Sometimes still, if I'm not careful, it's easy to revert back to that woman — let my fears get the best of me. But for today, I must say, that I am no longer her. 

This journey has transformed me, made me stronger, made me realize that I have potential far beyond what I could have ever imagined. And for that, I am thankful.

However, some of the transformative effects are not so great. This journey has rendered me guarded, cautious, and at times very cynical. Most of the time I am certain that I could never trust a man with my heart ever again. Other times, I have the clarity to know that I want to.

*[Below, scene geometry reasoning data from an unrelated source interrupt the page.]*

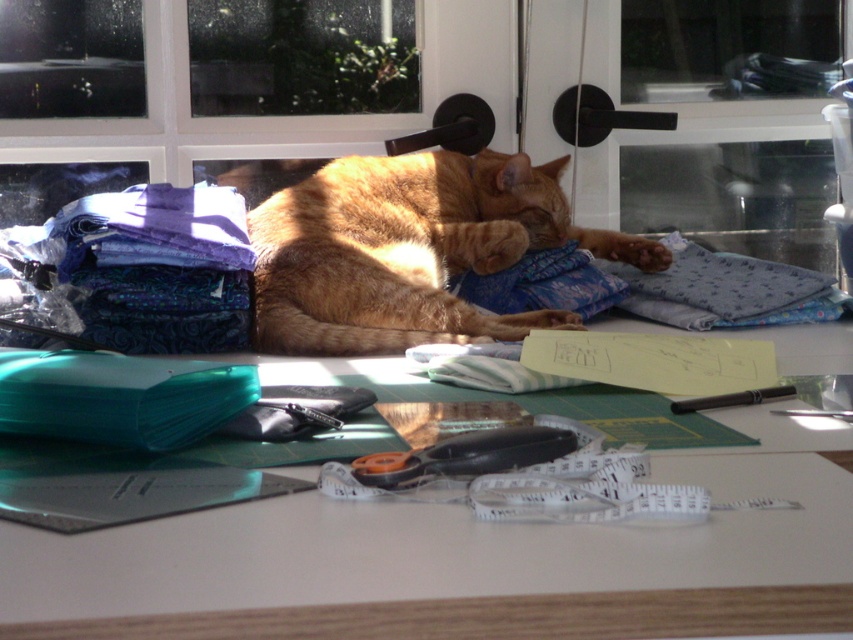 What do you see at coordinates (467, 561) in the screenshot? I see `white glossy table at center` at bounding box center [467, 561].

Between white glossy table at center and purple fabric at left, which one appears on the right side from the viewer's perspective?

white glossy table at center

What do you see at coordinates (467, 561) in the screenshot?
I see `white glossy table at center` at bounding box center [467, 561].

This screenshot has width=853, height=640. I want to click on white glossy table at center, so click(x=467, y=561).

Does orange fur cat at center have a smaller size compared to blue fabric at center?

No, orange fur cat at center is not smaller than blue fabric at center.

Looking at this image, which of these two, orange fur cat at center or blue fabric at center, stands shorter?

Standing shorter between the two is blue fabric at center.

Is point (283, 269) closer to viewer compared to point (668, 272)?

Yes, it is.

Image resolution: width=853 pixels, height=640 pixels. In order to click on orange fur cat at center in this screenshot , I will do (x=410, y=250).

Is white glossy table at center further to camera compared to orange fur cat at center?

That is False.

From the picture: Can you confirm if white glossy table at center is positioned to the right of orange fur cat at center?

Yes, white glossy table at center is to the right of orange fur cat at center.

Who is more forward, (165, 552) or (349, 240)?

Point (165, 552)

What are the coordinates of `white glossy table at center` in the screenshot? It's located at (467, 561).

I suppose it's all part of the process of healing — working through the hurt — and when it's done, when I'm fully healed, I'll know and hopefully drop some of the cynicism.

For now, I need it.

Levi's mother emailed to ask what we were doing for Adrian's birthday, and if she could see him again. I told her that I'm taking him to the Dora show in Manhattan, and invited her to come along.

I must admit that it hurts to see her again. Opens the floodgates and all of the memories: hopes, dreams, fantasies of my perfect life with my son and Levi — my perfect family — rush back in. The reality that things are not what they were intended to be can feel like a smack in the face.

But I am trying to have faith, trying to be optimistic that although my life certainly has not gone as planned, it is good. We have a good life, and a wonderful family structure even sans Levi.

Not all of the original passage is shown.